From 2016-2020, the median age at death from breast cancer was 70 years of age. (NCI, 2022) 


Every thirteen minutes, a woman dies from breast cancer


Despite a similar incidence, mortality from breast cancer among Black women is 41% higher compared with White women. (Siegel et al., 2024; ACS, 2022) 


The risk of local and distant (metastatic) recurrence varies greatly based on many factors. Estimates of long-term cumulative risk range from about 5% to 60%, with most falling between 10%-30%. Furthermore, recurrence risk remains elevated more than 3 decades from the primary diagnosis. (Saphner et al., 1996; Colleoni et al., 2016; Pan et al., 2017; Pedersen et al., 2022)  


As of January 2022, there were an estimated >4 million women living with a history of breast cancer in the U.S.. (Miller et al., 2022) 

It is estimated that in 2018, 140,230 women in the U.S. were living with metastatic breast cancer. By 2025, this number is expected to increase to 169,347. (Gallicchio et al., 2022). 


Only 5-10% of breast cancers are hereditary. The strongest risks for breast cancer are age and being assigned female at birth.  

Other non-modifiable risk factors include: (ACS, 2024; CDC, 2022; CDC, 2022)  

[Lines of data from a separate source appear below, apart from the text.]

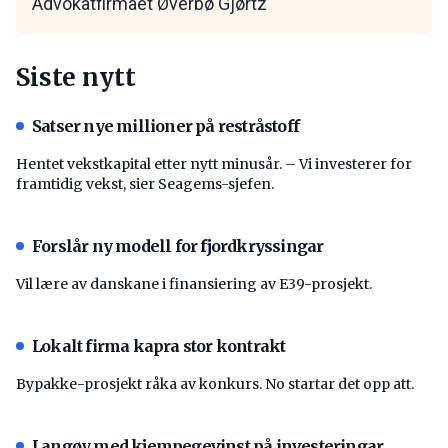
Advokatfirmaet Øverbø Gjørtz
Siste nytt
Satser nye millioner på restråstoff
Hentet vekstkapital etter nytt minusår. – Vi investerer for
framtidig vekst, sier Seagems-sjefen.
Forslår ny modell for fjordkryssingar
Vil lære av danskane i finansiering av E39-prosjekt.
Lokalt firma kapra stor kontrakt
Bypakke-prosjekt råka av konkurs. No startar det opp att.
Langøy med kjempegevinst på investeringar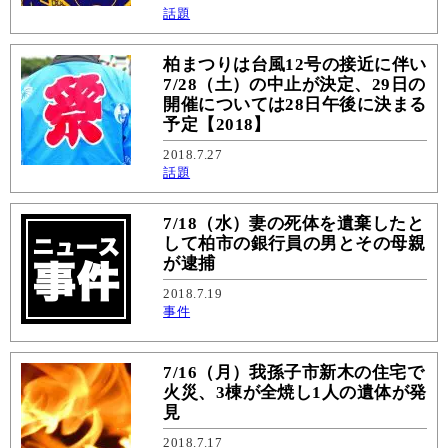
話題
柏まつりは台風12号の接近に伴い
7/28（土）の中止が決定、29日の
開催については28日午後に決まる
予定【2018】
2018.7.27
話題
7/18（水）妻の死体を遺棄したと
して柏市の銀行員の男とその母親
が逮捕
2018.7.19
事件
7/16（月）我孫子市新木の住宅で
火災、3棟が全焼し1人の遺体が発
見
2018.7.17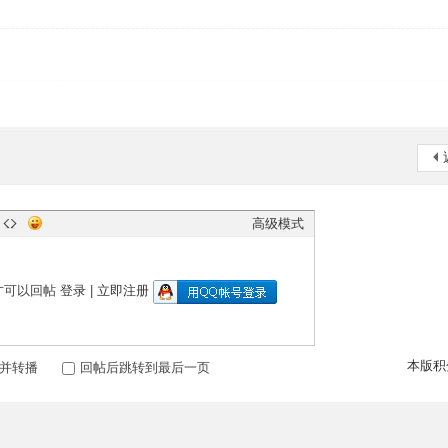
高级模式
才可以回帖
登录
|
立即注册
本版积
并转播
回帖后跳转到最后一页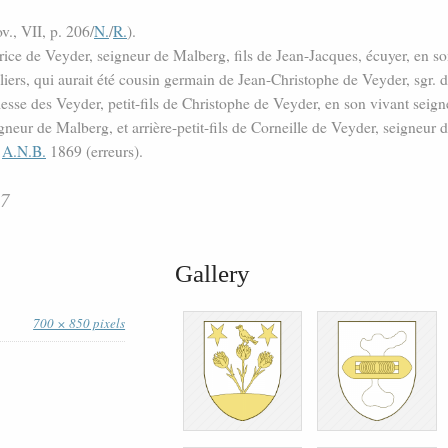
v., VII, p. 206/
N.
/
R.
).
ce de Veyder, seigneur de Malberg, fils de Jean-Jacques, écuyer, en son 
iers, qui aurait été cousin germain de Jean-Christophe de Veyder, sgr. de
esse des Veyder, petit-fils de Christophe de Veyder, en son vivant seign
gneur de Malberg, et arrière-petit-fils de Corneille de Veyder, seigneur 
.
A.N.B.
1869 (erreurs).
87
Gallery
700 × 850 pixels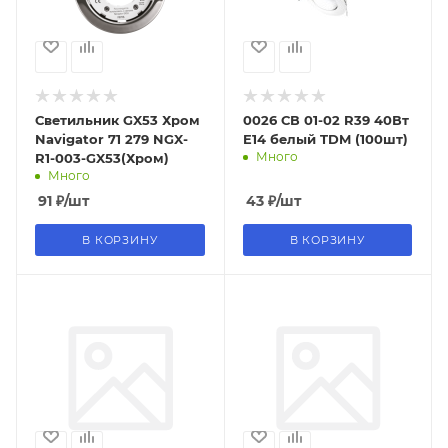
Светильник GX53 Хром
0026 СВ 01-02 R39 40Вт
Navigator 71 279 NGX-
E14 белый TDM (100шт)
Много
R1-003-GX53(Хром)
Много
91
₽
/шт
43
₽
/шт
В КОРЗИНУ
В КОРЗИНУ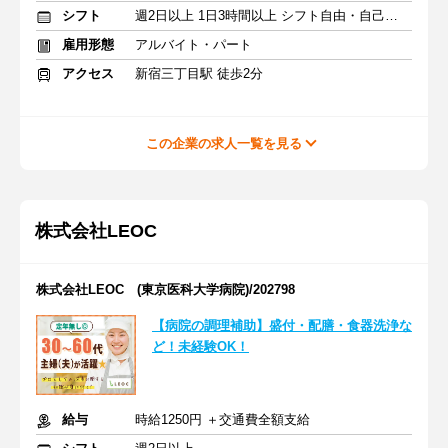
シフト
週2日以上 1日3時間以上 シフト自由・自己申告
雇用形態
アルバイト・パート
アクセス
新宿三丁目駅 徒歩2分
この企業の求人一覧を見る
株式会社LEOC
株式会社LEOC (東京医科大学病院)/202798
【病院の調理補助】盛付・配膳・食器洗浄な
ど！未経験OK！
給与
時給1250円 ＋交通費全額支給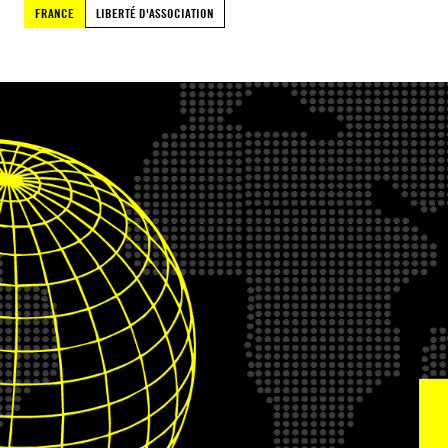
FRANCE
LIBERTÉ D'ASSOCIATION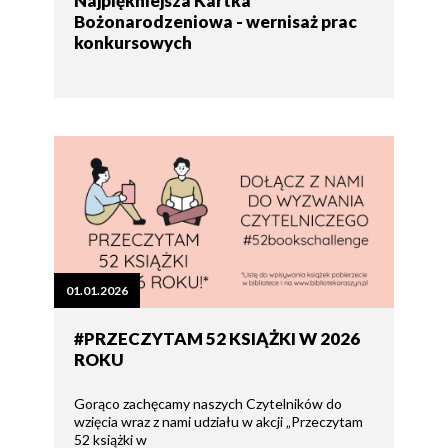
Najpiękniejsza Kartka
Bożonarodzeniowa - wernisaż prac
konkursowych
01.01.2026
#PRZECZYTAM 52 KSIĄŻKI W 2026
ROKU
Gorąco zachęcamy naszych Czytelników do
wzięcia wraz z nami udziału w akcji „Przeczytam
52 książki w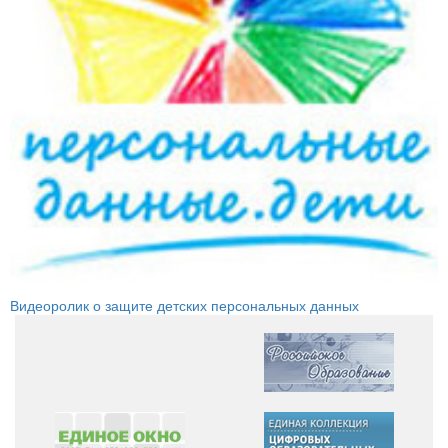
Видеоролик о защите детских персональных данных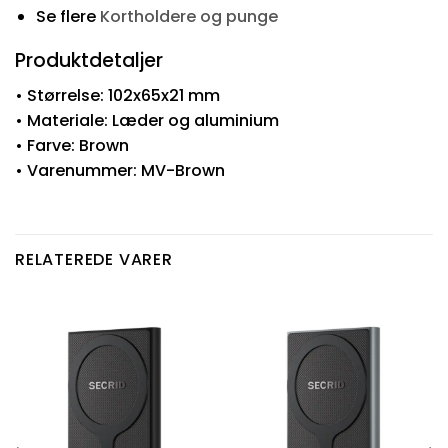
Se flere
Kortholdere og punge
Produktdetaljer
• Størrelse: 102x65x21 mm
• Materiale: Læder og aluminium
• Farve: Brown
• Varenummer: MV-Brown
RELATEREDE VARER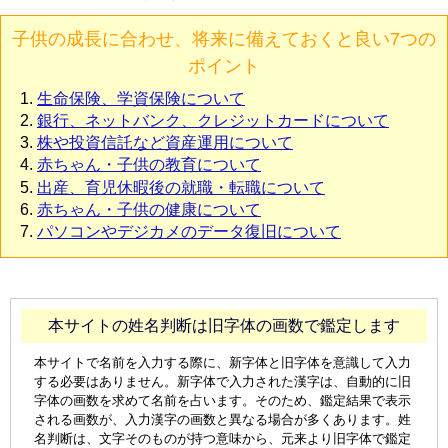
子供の成長に合わせ、将来に備えておくと良い7つの
ポイント
生命保険、学資保険について
銀行、ネットバンク、クレジットカードについて
株や投資信託など資産運用について
赤ちゃん・子供の教育について
出産、育児休暇後の就職・転職について
赤ちゃん・子供の健康について
パソコンやデジカメのデータ復旧について
本サイトの姓名判断は旧字体の画数で鑑定します
本サイトで名前を入力する際に、新字体と旧字体を意識して入力
する必要はありません。新字体で入力された漢字は、自動的に旧
字体の画数を求めて名前を占います。そのため、鑑定結果で表示
される画数が、入力漢字の画数と異なる場合が多くあります。姓
名判断は、文字そのものが持つ意味から、元来より旧字体で鑑定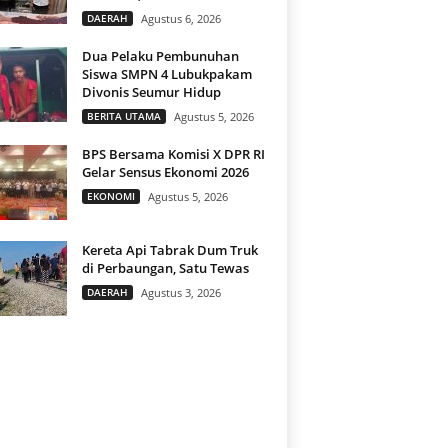
DAERAH
Agustus 6, 2026
Dua Pelaku Pembunuhan
Siswa SMPN 4 Lubukpakam
Divonis Seumur Hidup
BERITA UTAMA
Agustus 5, 2026
BPS Bersama Komisi X DPR RI
Gelar Sensus Ekonomi 2026
EKONOMI
Agustus 5, 2026
Kereta Api Tabrak Dum Truk
di Perbaungan, Satu Tewas
DAERAH
Agustus 3, 2026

  • Genetic mutations, such as BRCA1 and BRCA2 
  • Staring menstrual periods before age 12
  • Having dense breasts 
  • Personal history of breast cancer or benign breast diseases 
  • Family history of breast cancer 
  • Previous radiation therapy in chest or breasts
  • Exposure to the drug diethylstilbestrol (DES)
  • Naturally high levels of estrogen or testosterone  

Risk factors that are potentially modifiable include: 

  • Lack of physical activity 
  • Being overweight or having obesity (post-menopause)
  • Taking hormonal medications, such as menopausal hormone therapy or hormonal contraceptives
  • Reproductive history, including being over 30 years of age at first full-term pregnancy, not breastfeeding, and never having a full-term pregnancy
  • Alcohol consumption 


The diagnosis of ductal carcinoma in situ (DCIS) was rare before 1980, but the widespread adoption of screening mammography led to a massive increase in DCIS diagnosis. From 1980-2000, women aged 20-49 experienced a 400% increase in DCIS diagnoses, and women over the age of 50 experienced over a 900% increase in diagnosis. (NCI, 2000-2019) 

Overdiagnosis of breast cancer (i.e., cancer that would never become a problem) by screening mammography is difficult to determine, with most credible estimates ranging from 11%-22%. False positive and false negative mammography results are also possible. Over a 10-year period, more than half of women getting an annual mammogram will receive a false-positive result. (Ryser et al., 2022; Nelson et al., 2016; ACS, 2024, Hubbard et al., 2011).  


The current methods of treatment in use in the U.S. are: 

  • Surgery (Mastectomy & Lumpectomy) 
  • Chemotherapy 
  • Radiation 
  • Hormonal Therapy 
  • Targeted Therapy
  • Immunotherapy 


NBCC acknowledges that breast cancer impacts people of all gender identities.